There were warnings yesterday that Kate, who met William when both were students at St Andrews University, will face a tough time as the old flame of a prince. Rosie Boycott, the former Daily Express editor and a champion of Princess Diana, said: "Like Prince Charles' ex-girlfriends, it will follow her for the rest of her life. The same pictures will always be rolled out: 'The girls who were almost Queen."'
Comparisons with Diana, Princess of Wales have dogged Kate from the beginning, and Boycott said the Prince's next girlfriend would find it no easier: "Diana casts a huge shadow. The media want another Diana because there was nobody in the world who sold so many magazines. It's difficult for William to know he's metthe right person because there's so much more to it than falling in love. If you live in that spotlight it's hard toknow if something is true."
And Penny Junor, a biographer of Prince Charles, added: "Kate has been under the most incredible pressure ... and I wouldn't be surprised if she found it too much. No matter what class you are, marrying into the royal family and the life they lead is utterly different.
"William will be doubly cautious because of what happened to his parents and how unhappy everyone was, and the damage it did to the monarchy and his family. He's very determined to get it right and it seems that when he felt uncomfortable he spoke up."
Charles may be hoping that William follows his own example by staying friends with his ex.
At Cambridge, Charles enjoyed his own university romance with Lucia Santa Cruz, the daughter of the Chilean Ambassador to London, who was seen as his first "proper" girlfriend. The romance survived only a few months but matured into a lasting friendship and Lucia asked him to be godfather to her first child. It was also Lucia, now one of Chile's most renowned society hostesses, who in 1971 introduced Charles to his future wife Camilla, saying she had found "just the girl" for him.
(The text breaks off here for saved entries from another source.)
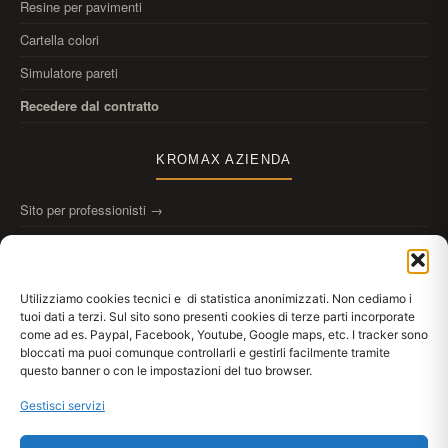
Resine per pavimenti
Cartella colori
Simulatore pareti
Recedere dal contratto
KROMAX AZIENDA
Sito per professionisti →
Chi siamo
Contatti
Utilizziamo cookies tecnici e di statistica anonimizzati. Non cediamo i
tuoi dati a terzi. Sul sito sono presenti cookies di terze parti incorporate
come ad es. Paypal, Facebook, Youtube, Google maps, etc. I tracker sono
bloccati ma puoi comunque controllarli e gestirli facilmente tramite
questo banner o con le impostazioni del tuo browser.
Scarica
Kromax AppDraw
anteprima colori alle pareti
Gestisci servizi
App Store
Google Play
WebApp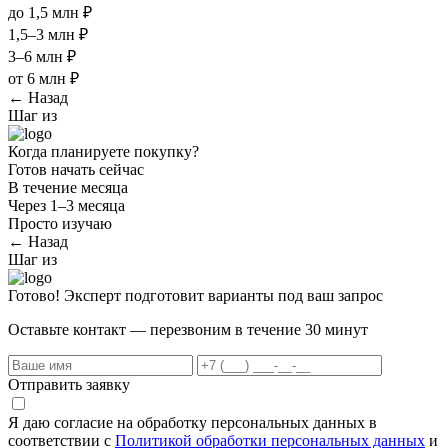
до 1,5 млн ₽
1,5–3 млн ₽
3–6 млн ₽
от 6 млн ₽
← Назад
Шаг
из
Когда планируете покупку?
Готов начать сейчас
В течение месяца
Через 1–3 месяца
Просто изучаю
← Назад
Шаг
из
Готово! Эксперт подготовит варианты под ваш запрос
Оставьте контакт — перезвоним в течение 30 минут
Отправить заявку
Я даю согласие на обработку персональных данных в
соответствии с
Политикой обработки персональных данных
и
But Christopher Wilson, a royal biographer, accused Charles of failing to nurture his son's relationship. "One of the fundamental problems is that the Prince of Wales has done nothing to move this situation forward and has been content to let the royal machine do it. They've thought, 'This is an ace up our sleeve.' Charles does love his sons but he doesn't mentor them."
Kate's status as a "commoner" was also seen a PR coup for the royals in their attempt to modernise. Wilson, who has traced Kate's family tree back 200 years to ancestors who survived coalmining, malnutrition and a cholera epidemic in northeast England, said he believed William's choice of career was ultimately responsible for robbing the monarchy of a great asset.
"William has been ensconced in the laddish culture of the cavalry and officers are particularly laddish. They take a lighthearted approach to the opposite sex. The most important thing is bonding with men because you might need them under fire, whereas women are seen as adornments and people to have sex with. I think this is the attitude William has been led into.
"This will damage the royal family because William won't be able to forge another relationship with a person who's so forceful and useful to them. She is an achiever in her own right, not a clothes-horse like Diana. She saved William's bacon at university when he was floundering in his first year. She said, 'Don't quit,' and he owes her that."
Fans of William who have been expecting a royal wedding will have to wait. Harry is now favourite to get engaged first. William once declared he did not want to marry until he was 28 or 30. He might also bear in mind a note sent to his father by Earl Mountbatten in 1974: "I believe in a case like yours a man should sow his wild oats and have as many affairs as possible before settling down."
Among the consequences of the break-up is that Woolworths' range of Wills-and-Kate mugs and plates will now never see the light of day. But a spokeswoman insisted: "We didn't have anything made; we only had designs mocked up. Luckily, there's no warehouse of useless china sitting somewhere."